Have you ever used the program MetaSynth? If the answer is yes you are probably booting it up now and re-basking in its glory. If not let me just provide a little bit information about it. MetaSynth essentially reads waveforms, or more accurately, reads images that you create or import into MetaSynth as waveforms. One can import, say, a picture of their dog and MetaSynth will essentially produce a sort of grating noise, but with practice and manipulation one can enjoy the pleasures that come with listening to what you draw. I had the privilege to spend a fair amount of time with MetaSynth, but often never got over its near-novelty and limited sounds, especially as I was nowhere near as smart as its developers and the people who’ve mastered it.

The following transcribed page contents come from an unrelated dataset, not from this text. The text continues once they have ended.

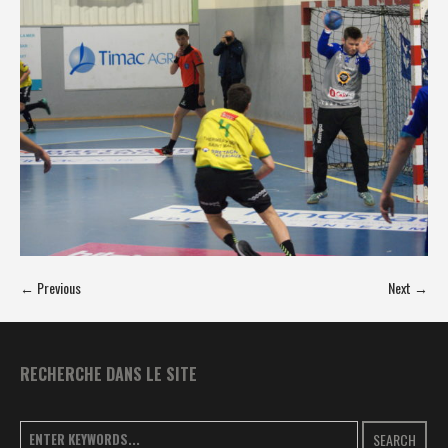
← Previous
Next →
RECHERCHE DANS LE SITE
SEARCH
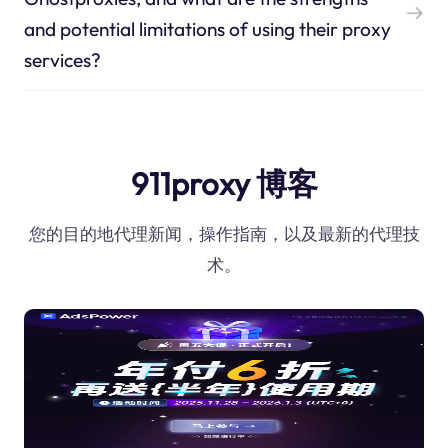
and potential limitations of using their proxy
services?
911proxy 博客
您的目的地代理新闻，操作指南，以及最新的代理技
术。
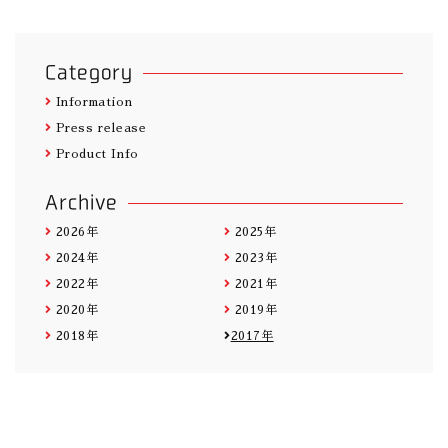
Category
Information
Press release
Product Info
Archive
2026年
2025年
2024年
2023年
2022年
2021年
2020年
2019年
2018年
2017年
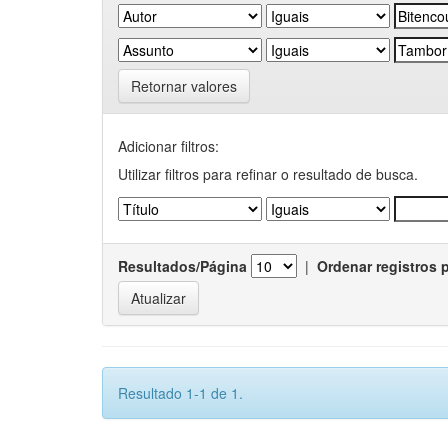
Retornar valores
Adicionar filtros:
Utilizar filtros para refinar o resultado de busca.
Resultados/Página
|
Ordenar registros 
Resultado 1-1 de 1.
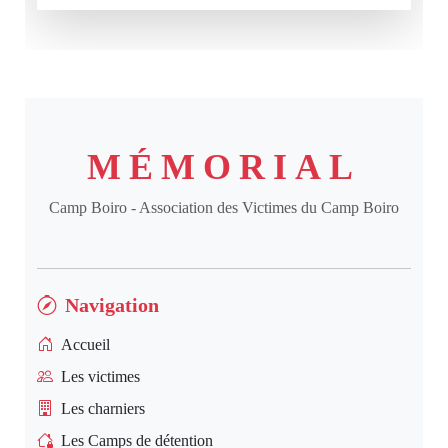
MÉMORIAL
Camp Boiro - Association des Victimes du Camp Boiro
Navigation
Accueil
Les victimes
Les charniers
Les Camps de détention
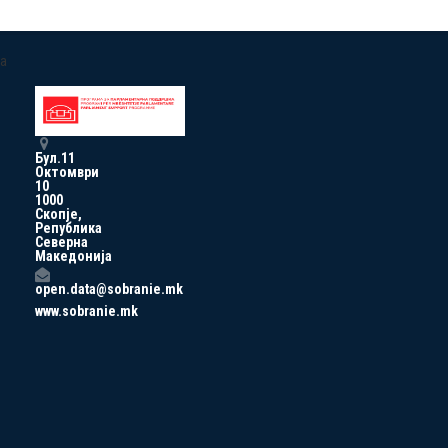
a
Бул.11
Октомври
10
1000
Скопје,
Република
Северна
Македонија
open.data@sobranie.mk
www.sobranie.mk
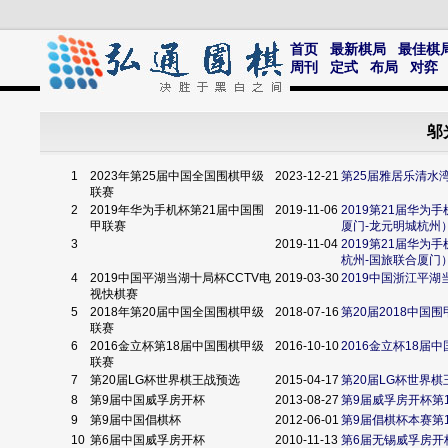
首页
最新棋局
最佳棋
周刊
定式
布局
对弈
邬
1
2023年第25届中国全国围棋甲级
2023-12-21
第25届雅居乐清水
联赛
2
2019年华为手机杯第21届中国围
2019-11-06
2019第21届华
甲联赛
厦门-龙元明城杭州
3
2019-11-04
2019第21届华
杭州-国旅联合厦门
4
2019中国平湖当湖十局杯CCTV电
2019-03-30
2019中国浙江平湖
视快棋赛
5
2018年第20届中国全国围棋甲级
2018-07-16
第20届2018中国
联赛
6
2016金立杯第18届中国围棋甲级
2016-10-10
2016金立杯18届中
联赛
7
第20届LG杯世界棋王战预选
2015-04-17
第20届LG杯世界棋
8
第9届中国威孚房开杯
2013-08-27
第9届威孚房开杯第
9
第9届中国倡棋杯
2012-06-01
第9届倡棋杯本赛第
10
第6届中国威孚房开杯
2010-11-13
第6届无锡威孚房开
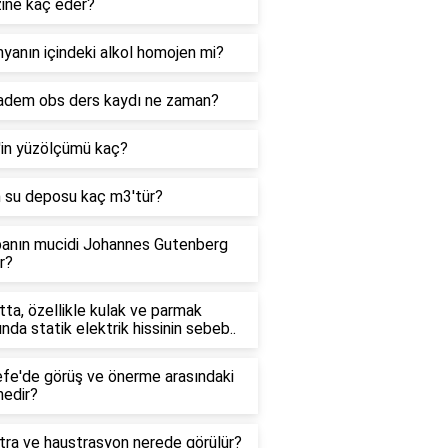
zine kaç eder?
yanın içindeki alkol homojen mi?
adem obs ders kaydı ne zaman?
'in yüzölçümü kaç?
n su deposu kaç m3'tür?
anın mucidi Johannes Gutenberg
r?
ta, özellikle kulak ve parmak
ında statik elektrik hissinin sebeb..
efe'de görüş ve önerme arasındaki
nedir?
tra ve haustrasyon nerede görülür?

Scarcity of Moments is the duo of experimental musicians Michael Chocholak and Johann Meier. ‘Lucid Dreaming’ is (somehow) the result of guitar and bass manipulations to create very electronic, fractal ambient music. It is as well inspired by avant-garde novelists such as Alain Robbe-Grillet (for those who don’t know, famous for his use of detail repetition in place of things like inner monologue, though I fail to find anything patently repetitive in such slow ambient compositions). I mention Metasynth because, at its worst, ‘Lucid Dreaming’ sounds as ambitious as the frustrating tinkering I once had with Metasynth (which sometimes, and I’m sorry, just sounded like the deep echoes of muzak in an empty tiled mall). At its best this is near-compelling ambient—painfully slow in execution, meditative, and interesting. Though perhaps the most interesting piece of information might have been discovering the way in which a guitar and a bass can be manipulated (I’m assuming post-recording) to sound the furthest away from what we associate with them with—they are instead eerie, floating, heavenly electronic drones, blips, and fogs.
Perhaps I require density for my musical sustenance but there seems something fairly tired and uninspired about the way this duo went about putting their pieces together. I’ve made numerous attempts to try to pin down what characteristic about slow-churned music makes it hypnotizing and effective, but I’m still at a loss and all I can say is that, for me, this release seems to be missing this characteristic. I think I’ve also tried to pin down why I don’t like ‘sonic interpretations’ of this or that theorist/novelist/thinker. In poetry workshops one is often told that, as anyet-unaccomplished writer you can’t get away with far-reaching references. I mean, I like an album based (loosely) on Bentham’s theory of prison systems, but often times artists might need to realize that their audience will not instantly make the connections they wish to espouse. Perhaps this is a moot point, ultimately you should just be listening. 6/10 -- John Ganiard (12 August, 2009)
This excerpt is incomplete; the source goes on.